Many of the arguments around commons come from arguments around overgrazing of commons near english town in the early modern period. Arguments which fuelled the case for land enclosure. As Susan Jane Bock Cox argues in her paper ‘No Tragedy of the Commons’ such lands were not a pastoral residuum but the poorest quality lands of forest and marsh at the edges of the lords estate, the ‘wastes’ on which limited numbers of animals were grazed, (the right to graze a certain number of animals was called stinting) often animals whose primary purpose was hauling ploughs. She writes
Perhaps what existed in fact was not a “tragedy of the commons” but rather a triumph: that for hundreds of years—and perhaps thousands,although written records do not exist to prove the longer era—land was managed successfully by communities. That the system failed to survive the industrial revolution, agrarian reform, and transfigured farming practices is hardly to be wondered at.
It is no surprise that overgrazing seems to most frequently occurr throughout history on the edges of expanding settlements, such as the example used by William Foster LLoyd of Boston Common. Here stinting controls will have broken down, the fixed land areas was suffering from population pressures and there was no opportunity for or inclination to extensive range grazing.

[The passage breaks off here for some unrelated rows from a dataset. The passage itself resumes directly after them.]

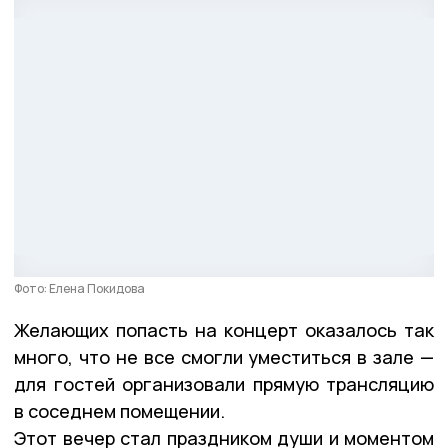
Фото: Елена Покидова
Желающих попасть на концерт оказалось так
много, что не все смогли уместиться в зале —
для гостей организовали прямую трансляцию
в соседнем помещении.
Этот вечер стал праздником души и моментом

As many authors have pointed out the accumulation by dispossession of communal and traditionally managed land is the real tragedy.
The issue of overgrazing only becomes causal to the formation of real property rights where:
- population pressures result from sedation and limited grazing land around settlements
- where these pressures are contained through lack of potential to migrate and form new settlement and/or new grazing areas
Neither of these were primary pressures during the origins either agriculture or real property.